Dataset entries:
***

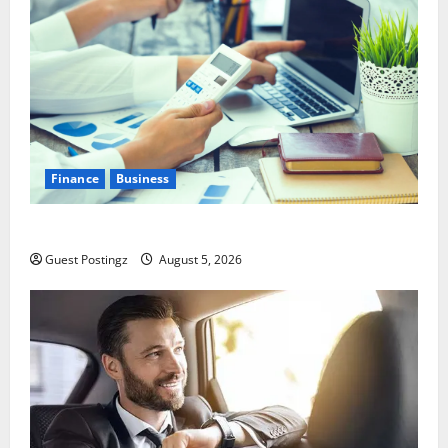
Finance
Business
Small Business Tax Preparation Guide
Guest Postingz
August 5, 2026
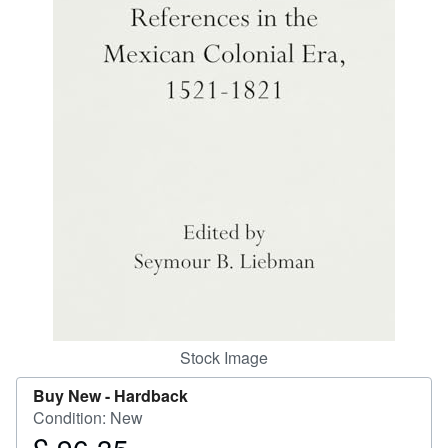
Start Selling
Help
CLOSE
Stock Image
Buy New -
Hardback
Condition: New
Price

***

Description of the task:
Return only what runs from the line containing "Stock Image" to the last line of the records above, both ends included, exactly as written.

Result of the exercise:
Stock Image
Buy New -
Hardback
Condition: New
Price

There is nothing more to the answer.